For example. During the coming centuries, mankind will—almost certainly—begin to colonize space, rather than merely explore it. For future mankind, which will come to dwell, in the vast majority, many, many light-years far from our Solar System, Earth will be but a very distant, legendary speck in man's ancestry. Think of school-children living in those far future places; they will be stunned by the very idea that mankind was once pitifully Earth-bound, apparently hopelessly so. “How did they finally begin to get up from Earth?” a child's voice will ask. What, then, of that mere handful of German scientists who, in the 1920's, began the project which, about five decades later, placed the first human footsteps on the Moon? How necessary did those few persons turn out to have been to the human species as a whole, and for more than many billions years to come?
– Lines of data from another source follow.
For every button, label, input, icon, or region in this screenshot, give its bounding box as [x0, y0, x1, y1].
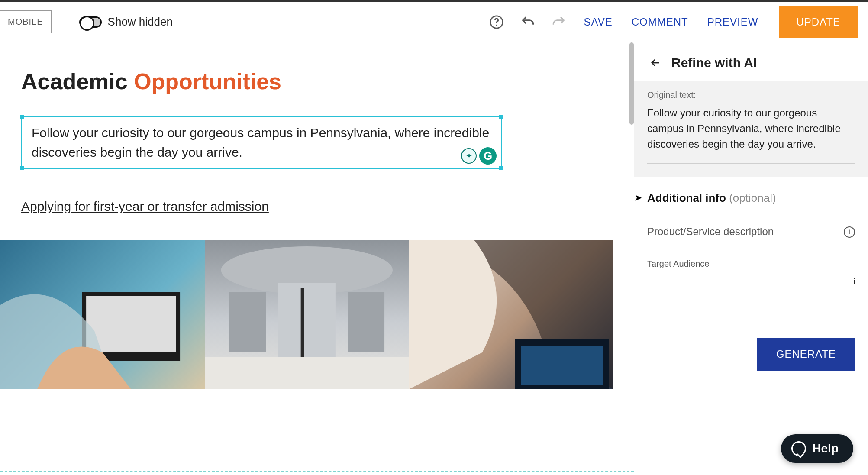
info-icon[interactable]: i: [844, 226, 855, 238]
arrow-left-icon[interactable]: [649, 56, 662, 69]
selection-handle[interactable]: [499, 115, 503, 119]
product-description-placeholder: Product/Service description: [647, 226, 774, 238]
original-text-box: Original text: Follow your curiosity to …: [634, 81, 868, 177]
page-title[interactable]: Academic Opportunities: [21, 68, 613, 94]
svg-rect-3: [86, 296, 176, 352]
mouse-cursor-icon: ➤: [634, 192, 642, 204]
target-audience-label: Target Audience: [647, 259, 855, 269]
show-hidden-toggle[interactable]: [79, 16, 102, 28]
additional-info-label: Additional info: [647, 191, 729, 204]
main-area: Academic Opportunities Follow your curio…: [0, 42, 868, 475]
refine-ai-panel: Refine with AI Original text: Follow you…: [634, 42, 868, 475]
additional-info-heading: Additional info (optional): [647, 191, 855, 205]
panel-body: ➤ Additional info (optional) Product/Ser…: [634, 177, 868, 475]
help-label: Help: [812, 442, 839, 456]
editor-toolbar: MOBILE Show hidden SAVE COMMENT PREVIEW …: [0, 0, 868, 42]
info-icon[interactable]: i: [853, 278, 855, 285]
page-title-part1: Academic: [21, 69, 134, 94]
content-image-1[interactable]: [0, 240, 205, 389]
additional-info-optional: (optional): [729, 191, 776, 204]
content-image-2[interactable]: [205, 240, 409, 389]
lightbulb-icon[interactable]: ✦: [461, 148, 477, 164]
original-text-label: Original text:: [647, 90, 855, 100]
svg-point-1: [496, 24, 497, 26]
svg-rect-11: [521, 346, 603, 385]
device-mobile-chip[interactable]: MOBILE: [0, 10, 52, 33]
selected-paragraph-text: Follow your curiosity to our gorgeous ca…: [32, 126, 489, 159]
selection-handle[interactable]: [20, 166, 24, 170]
update-button[interactable]: UPDATE: [779, 6, 858, 38]
editor-canvas[interactable]: Academic Opportunities Follow your curio…: [0, 42, 634, 475]
image-row: [0, 240, 613, 389]
svg-rect-8: [300, 288, 304, 361]
grammarly-icon[interactable]: G: [479, 147, 497, 165]
selection-handle[interactable]: [20, 115, 24, 119]
divider: [647, 163, 855, 164]
show-hidden-toggle-group: Show hidden: [79, 15, 173, 29]
comment-button[interactable]: COMMENT: [627, 16, 693, 28]
save-button[interactable]: SAVE: [580, 16, 617, 28]
chat-bubble-icon: [791, 441, 806, 456]
selection-handle[interactable]: [499, 166, 503, 170]
show-hidden-label: Show hidden: [108, 15, 173, 29]
generate-button[interactable]: GENERATE: [757, 338, 855, 371]
selected-text-block[interactable]: Follow your curiosity to our gorgeous ca…: [21, 116, 502, 169]
apply-admission-link[interactable]: Applying for first-year or transfer admi…: [21, 199, 269, 214]
svg-rect-5: [229, 292, 266, 352]
svg-rect-6: [348, 292, 384, 352]
help-circle-icon[interactable]: [486, 12, 507, 32]
product-description-input[interactable]: Product/Service description i: [647, 223, 855, 244]
preview-button[interactable]: PREVIEW: [703, 16, 763, 28]
target-audience-input[interactable]: i: [647, 269, 855, 290]
redo-icon: [549, 12, 569, 32]
panel-title: Refine with AI: [671, 55, 757, 70]
original-text-content: Follow your curiosity to our gorgeous ca…: [647, 105, 855, 152]
content-image-3[interactable]: [409, 240, 613, 389]
help-button[interactable]: Help: [781, 434, 853, 463]
page-title-accent: Opportunities: [134, 69, 281, 94]
svg-rect-9: [205, 357, 409, 389]
grammarly-widget: ✦ G: [461, 147, 497, 165]
svg-rect-7: [278, 283, 335, 365]
panel-header: Refine with AI: [634, 42, 868, 81]
undo-icon[interactable]: [517, 12, 538, 32]
canvas-scrollbar[interactable]: [629, 42, 634, 125]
For example. Look back to Plato. If we were to remove from 2,350-odd years of history all that humanity has received from Plato and his Academy, would there have been a European civilization during the recent five hundred years since Christopher Columbus? If one is informed of all those things for which modern Europe is indebted to Plato's work, it is doubtful that a European civilization would have developed under the Christians without Plato.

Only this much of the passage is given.